Entropy-Based Block Pruning for Efficient Large Language Models (2504.03794v1)

Published 4 Apr 2025 in cs.CL and cs.AI

Abstract: As LLMs continue to scale, their growing computational and storage demands pose significant challenges for real-world deployment. In this work, we investigate redundancy within Transformer-based models and propose an entropy-based pruning strategy to enhance efficiency while maintaining performance. Empirical analysis reveals that the entropy of hidden representations decreases in the early blocks but progressively increases across most subsequent blocks. This trend suggests that entropy serves as a more effective measure of information richness within computation blocks. Unlike cosine similarity, which primarily captures geometric relationships, entropy directly quantifies uncertainty and information content, making it a more reliable criterion for pruning.
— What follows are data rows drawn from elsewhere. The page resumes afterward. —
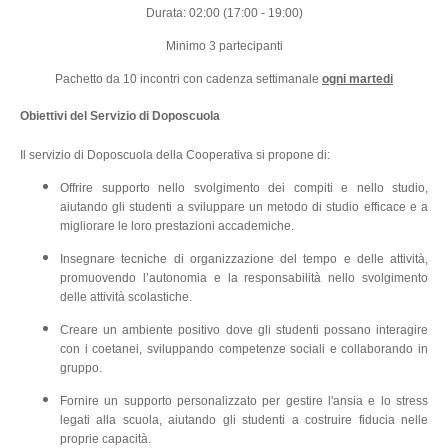
Durata: 02:00 (17:00 - 19:00)
Minimo 3 partecipanti
Pachetto da 10 incontri con cadenza settimanale
ogni martedi
Obiettivi del Servizio di Doposcuola
Il servizio di Doposcuola della Cooperativa si propone di:
Offrire supporto nello svolgimento dei compiti e nello studio,
aiutando gli studenti a sviluppare un metodo di studio efficace e a
migliorare le loro prestazioni accademiche.
Insegnare tecniche di organizzazione del tempo e delle attività,
promuovendo l’autonomia e la responsabilità nello svolgimento
delle attività scolastiche.
Creare un ambiente positivo dove gli studenti possano interagire
con i coetanei, sviluppando competenze sociali e collaborando in
gruppo.
Fornire un supporto personalizzato per gestire l'ansia e lo stress
legati alla scuola, aiutando gli studenti a costruire fiducia nelle
proprie capacità.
Extensive experiments demonstrate that our entropy-based pruning approach surpasses cosine similarity-based methods in reducing model size while preserving accuracy, offering a promising direction for efficient model deployment.

Summary

The paper introduces EntroDrop, an entropy-based pruning strategy that leverages entropy metrics to identify and remove less informative Transformer blocks.
It details a two-stage framework that preserves early layers while pruning blocks in later layers with minimal entropy gain.
Empirical evaluations using Bucket and KNN estimations reveal significant inference speedups and maintained accuracy across diverse datasets.

Entropy-Based Block Pruning for Efficient LLMs

Introduction

The paper "Entropy-Based Block Pruning for Efficient LLMs" focuses on optimizing the deployment of LLMs by reducing their computational and storage burden through an innovative pruning strategy. The proposed method, EntroDrop, introduces entropy as a metric to identify and prune redundant blocks in Transformer architectures, surpassing traditional methods that utilize cosine similarity. Empirical analyses reveal that entropy in hidden representations decreases initially but increases across later Transformer blocks, underscoring entropy's potential as an indicator of information richness.

Entropy Dynamics in LLMs

The analysis begins by examining the entropy dynamics of Transformer models, such as Llama3.1-8B and Mistral-7B-v0.3, during inference. The findings indicate an entropy decrease in the initial layers, followed by an increase as the process continues. This biphasic behavior suggests that while early layers prioritize compressing and structuring input representations, later layers focus on expanding contextual understanding.

Figure 1: Entropy Dynamics among Layers during Inference.

These observations inform the strategic pruning of layers, leveraging entropy as a more telling criterion than geometric alignment metrics like cosine similarity.

EntroDrop Framework

EntroDrop adopts a two-stage pruning framework. During the initial entropy decrease stage, no blocks are pruned. The focus shifts during the entropy increase stage, where blocks with minimal entropy gain are pruned.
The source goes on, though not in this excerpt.